Wie haben Sie das Attentat vorbereitet und ausgeführt?

Wir waren fünf Freunde, ohne Erfahrung, aber konspirativ auf ein gemeinsames Ziel eingeschworen. Auf getrennten Wegen reisten wir von Poona in die Hauptstadt und erkundeten die Sicherheitsvorkehrungen für Gandhi. Am 20. Januar sollten einer von uns eine Bombe in eine Gebetsversammlung werfen und die Verwirrung nutzen, um Gandhi zu erschießen. Doch die Bombe explodierte nicht, unser Freund wurde gefaßt. Nun hieß es, rasch zu handeln, bevor die Polizei die Verschwörung aufdeckt. Mein Bruder Nathuram entschloß sich, das Attentat am 30. Januar im Alleingang durchzuführen. An jenem Abend waren 53 Polizisten im Dienst, um Mahatma Gandhi zu beschützen. Aber es gab keine Durchsuchungen am Eingang, das war unser Glück.

Was geschah nach den tödlichen Schüssen?

Nathuram hob die Hände und rief: „Polizei, Polizei!“ Er ließ sich widerstandlos festnehmen. Innerhalb einer Woche wurden ich und die anderen beiden in Poona verhaftet. Das Gerichtsverfahren war fair. Mein Bruder und Narayan Apte wurden gehängt, wir drei anderen erhielten „lebenslänglich“. Ich kam nach 18 Jahren Haft frei. Außer mir lebt nur noch der Bombenwerfer Madan Lal Pahwa.

Sie waren in der „Hindu Mahasabha“-Partei organisisert. Was sind deren Ziele?

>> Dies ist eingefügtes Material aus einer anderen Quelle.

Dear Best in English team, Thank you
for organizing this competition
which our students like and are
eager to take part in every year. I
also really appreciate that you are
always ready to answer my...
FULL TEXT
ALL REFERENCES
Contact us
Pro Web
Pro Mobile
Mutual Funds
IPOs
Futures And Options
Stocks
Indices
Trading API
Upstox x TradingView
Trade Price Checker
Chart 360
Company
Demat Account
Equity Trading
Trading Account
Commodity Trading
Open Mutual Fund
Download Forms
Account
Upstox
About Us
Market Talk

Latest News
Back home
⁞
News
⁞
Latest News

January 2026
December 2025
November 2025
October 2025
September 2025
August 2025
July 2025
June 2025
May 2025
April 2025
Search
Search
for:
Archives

Ich bin immer noch Mitglied der Hindu Mahasabha. Die Partei ist durchaus noch lebendig, auch wenn sie keine große Gefolgschaft mehr hat. Wir wollen die Teilung rückgängig machen und unseren heiligen Fluß Indus zurückgewinnen. Sehen Sie, vor der islamischen Invasion waren wir doch alle Hindus! Man muß den Muslimen nur ihren blinden Glauben nehmen, dann werden sie wieder zu wahren Indern. Der Islam ist nichts weiter als eine Waffe des arabischen Nationalismus, der ein Land nach dem anderen zu vereinnahmen trachtet. Einen Teil Indiens, nämlich Pakistan, haben sie bereits geschluckt.

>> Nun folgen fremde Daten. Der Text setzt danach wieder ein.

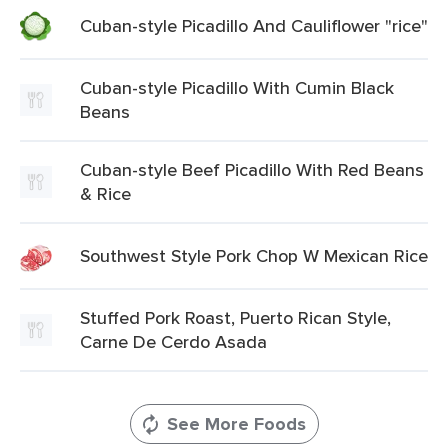
Cuban-style Picadillo And Cauliflower "rice"
Cuban-style Picadillo With Cumin Black
Beans
Cuban-style Beef Picadillo With Red Beans
& Rice
Southwest Style Pork Chop W Mexican Rice
Stuffed Pork Roast, Puerto Rican Style,
Carne De Cerdo Asada
See More Foods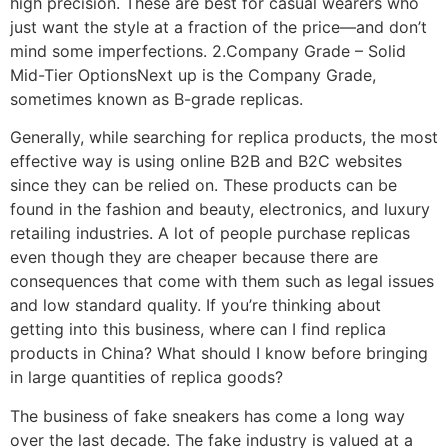
high precision. These are best for casual wearers who
just want the style at a fraction of the price—and don’t
mind some imperfections. 2.Company Grade – Solid
Mid-Tier OptionsNext up is the Company Grade,
sometimes known as B-grade replicas.
Generally, while searching for replica products, the most
effective way is using online B2B and B2C websites
since they can be relied on. These products can be
found in the fashion and beauty, electronics, and luxury
retailing industries. A lot of people purchase replicas
even though they are cheaper because there are
consequences that come with them such as legal issues
and low standard quality. If you’re thinking about
getting into this business, where can I find replica
products in China? What should I know before bringing
in large quantities of replica goods?
The business of fake sneakers has come a long way
over the last decade. The fake industry is valued at a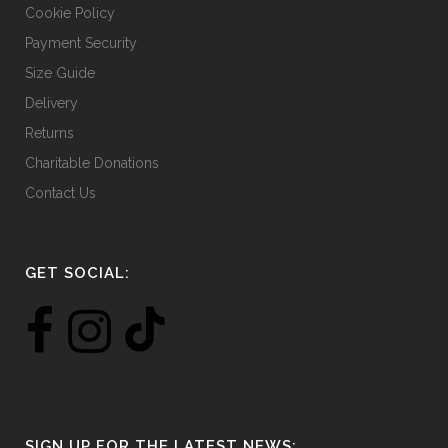
Cookie Policy
Payment Security
Size Guide
Delivery
Returns
Charitable Donations
Contact Us
GET SOCIAL:
SIGN UP FOR THE LATEST NEWS: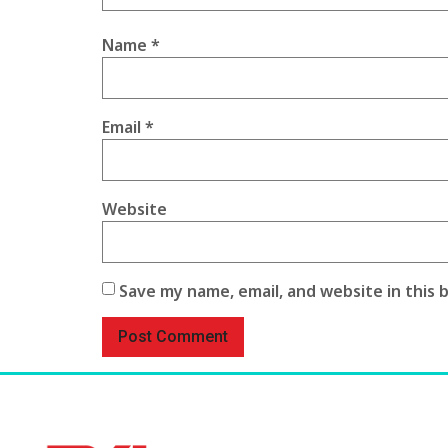
Name
*
Email
*
Website
Save my name, email, and website in this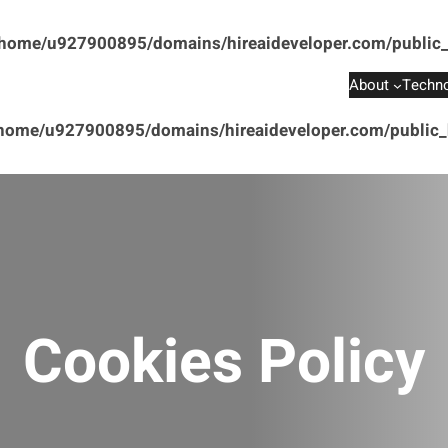
home/u927900895/domains/hireaideveloper.com/public_
About
Techno
home/u927900895/domains/hireaideveloper.com/public_h
Cookies Policy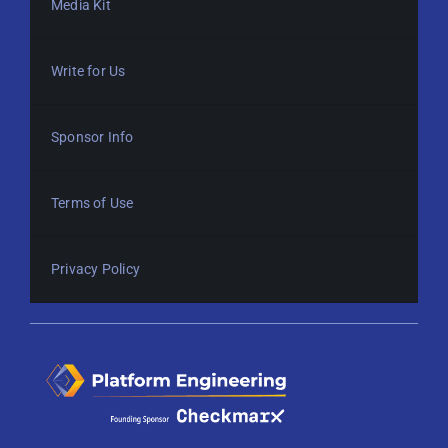
Media Kit
Write for Us
Sponsor Info
Terms of Use
Privacy Policy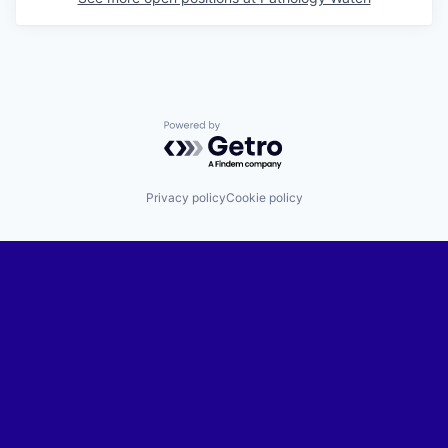
Powered by Getro.com
Privacy policy
Cookie policy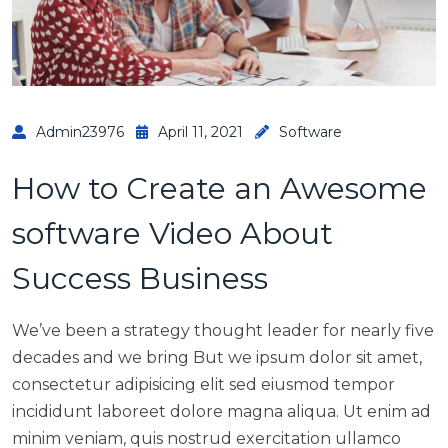
Admin23976
April 11, 2021
Software
How to Create an Awesome
software Video About
Success Business
We’ve been a strategy thought leader for nearly five
decades and we bring But we ipsum dolor sit amet,
consectetur adipisicing elit sed eiusmod tempor
incididunt laboreet dolore magna aliqua. Ut enim ad
minim veniam, quis nostrud exercitation ullamco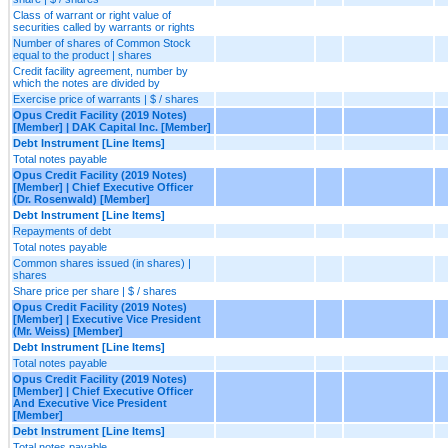
Class of warrant or right value of
securities called by warrants or rights
Number of shares of Common Stock
equal to the product | shares
Credit facility agreement, number by
which the notes are divided by
Exercise price of warrants | $ / shares
Opus Credit Facility (2019 Notes)
[Member] | DAK Capital Inc. [Member]
Debt Instrument [Line Items]
Total notes payable
Opus Credit Facility (2019 Notes)
[Member] | Chief Executive Officer
(Dr. Rosenwald) [Member]
Debt Instrument [Line Items]
Repayments of debt
Total notes payable
Common shares issued (in shares) |
shares
Share price per share | $ / shares
Opus Credit Facility (2019 Notes)
[Member] | Executive Vice President
(Mr. Weiss) [Member]
Debt Instrument [Line Items]
Total notes payable
Opus Credit Facility (2019 Notes)
[Member] | Chief Executive Officer
And Executive Vice President
[Member]
Debt Instrument [Line Items]
Total notes payable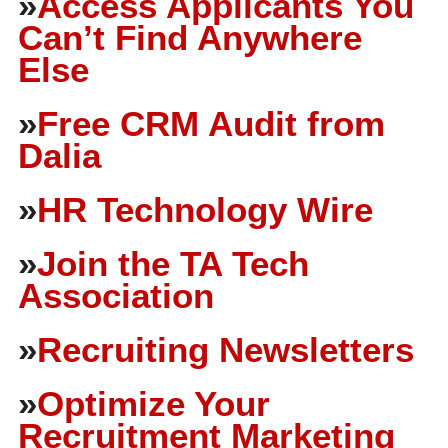
»
Access Applicants You
Can’t Find Anywhere
Else
»
Free CRM Audit from
Dalia
»
HR Technology Wire
»
Join the TA Tech
Association
»
Recruiting Newsletters
»
Optimize Your
Recruitment Marketing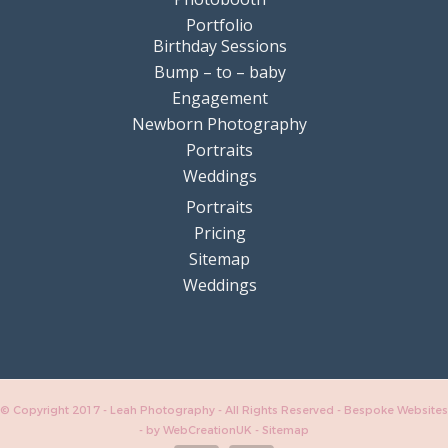
Portfolio
Birthday Sessions
Bump – to – baby
Engagement
Newborn Photography
Portraits
Weddings
Portraits
Pricing
Sitemap
Weddings
© Copyright 2017 - Leah Photography - All Rights Reserved - Bespoke Websites
-
by WebCreationUK
-
Sitemap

Im Dezember 1992 zerstörten radikale Hindus in Ayodhya eine Moschee, um an ihrer Stelle einen Hindutempel zu bauen. Das ganze Land wurde von Unruhen erfaßt, mehrere 1.000 Menschen starben. Sie behaupten, alle indischen Moscheen seien früher Hindutempel gewesen?

Selbstverständlich. Nicht nur die Moschee in Ayodhya, auch der weltberühmte Taj Mahal war eigentlich ein Tempel, ein Shiva- Tempel. Aber die Moscheen sollten nicht zerstört, sondern in Hindutempel zurückverwandelt werden. Sie könnten als Umerziehungsanstalten für Muslime dienen, damit diese lernen, wie man mit Hindus zusammenlebt. Wer hat Babar, dem Erbauer der Moschee in Ayodhya, denn erlaubt, Indien zu überfallen und unsere Tempel zu schänden? Niemand, das Schwert gab ihm die Macht, und nur das Schwert kann ihn und seine Leute stoppen.

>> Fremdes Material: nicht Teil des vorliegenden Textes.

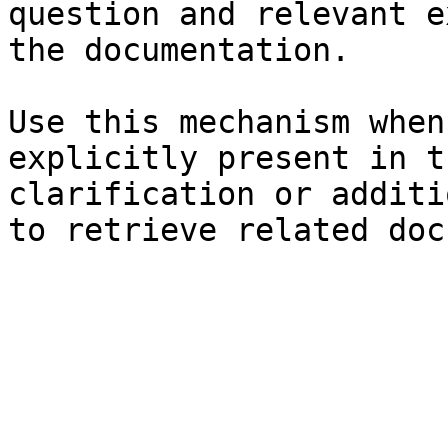
question and relevant e
the documentation.

Use this mechanism when
explicitly present in t
clarification or additi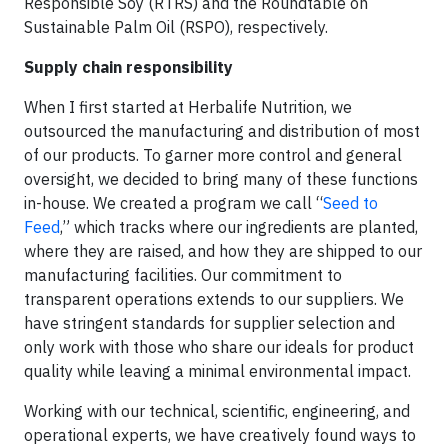
Responsible Soy (RTRS) and the Roundtable on
Sustainable Palm Oil (RSPO), respectively.
Supply chain responsibility
When I first started at Herbalife Nutrition, we
outsourced the manufacturing and distribution of most
of our products. To garner more control and general
oversight, we decided to bring many of these functions
in-house. We created a program we call “
Seed to
Feed
,” which tracks where our ingredients are planted,
where they are raised, and how they are shipped to our
manufacturing facilities. Our commitment to
transparent operations extends to our suppliers. We
have stringent standards for supplier selection and
only work with those who share our ideals for product
quality while leaving a minimal environmental impact.
Working with our technical, scientific, engineering, and
operational experts, we have creatively found ways to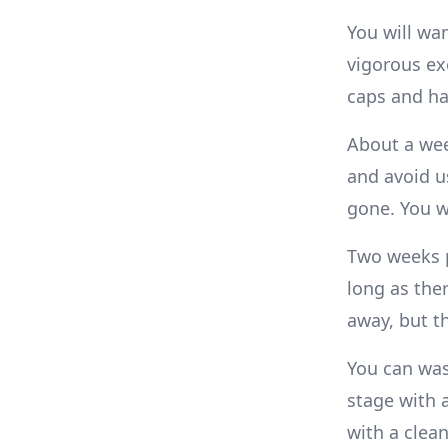
You will wa
vigorous exe
caps and har
About a wee
and avoid u
gone. You wi
Two weeks p
long as the
away, but th
You can was
stage with a
with a clean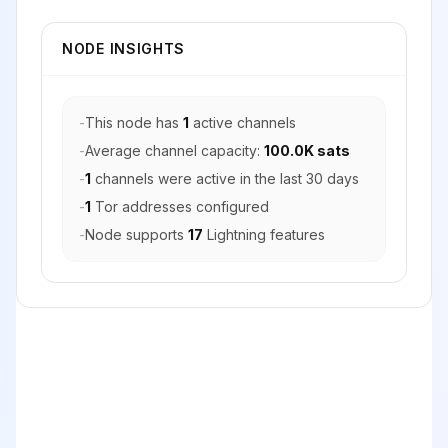
NODE INSIGHTS
-
This node has
1
active channels
-
Average channel capacity:
100.0K sats
-
1
channels were active in the last 30 days
-
1
Tor addresses configured
-
Node supports
17
Lightning features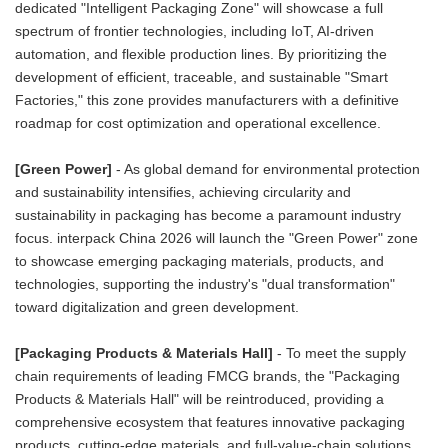
dedicated "Intelligent Packaging Zone" will showcase a full
spectrum of frontier technologies, including IoT, AI-driven
automation, and flexible production lines. By prioritizing the
development of efficient, traceable, and sustainable "Smart
Factories," this zone provides manufacturers with a definitive
roadmap for cost optimization and operational excellence.
[Green Power]
- As global demand for environmental protection
and sustainability intensifies, achieving circularity and
sustainability in packaging has become a paramount industry
focus. interpack China 2026 will launch the "Green Power" zone
to showcase emerging packaging materials, products, and
technologies, supporting the industry's "dual transformation"
toward digitalization and green development.
[Packaging Products & Materials Hall]
- To meet the supply
chain requirements of leading FMCG brands, the "Packaging
Products & Materials Hall" will be reintroduced, providing a
comprehensive ecosystem that features innovative packaging
products, cutting-edge materials, and full-value-chain solutions.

Der „Rashtriya Swayamsevak Sangh“ (RSS), aus dem alle nationalistischen Hindu-Organisationen hervorgingen, distanzierte sich vom Attentat auf Gandhi. Nathuram und Sie waren doch auch Mitglieder im RSS?

Der Sangh ist eher eine kulturelle als eine politische Organisation. Nathuram und ich haben unsere Mitgliedschaft nicht aufgegeben. Es hätte dem RSS gut angestanden, sich mit ganzem Herzen zu dieser mutigen Tag zu bekennen, aber das ist deren Sache.

Indien steht kurz vor allgemeinen Wahlen, wahrscheinlich auch vor einem Regierungswechsel. Der vom RSS stark beeinflußten Hindu-Partei BJP werden gute Chancen eingeräumt, stärkste politische Kraft im neuen Parlament zu werden. Sehen Sie sich am Ende Ihrer Wünsche?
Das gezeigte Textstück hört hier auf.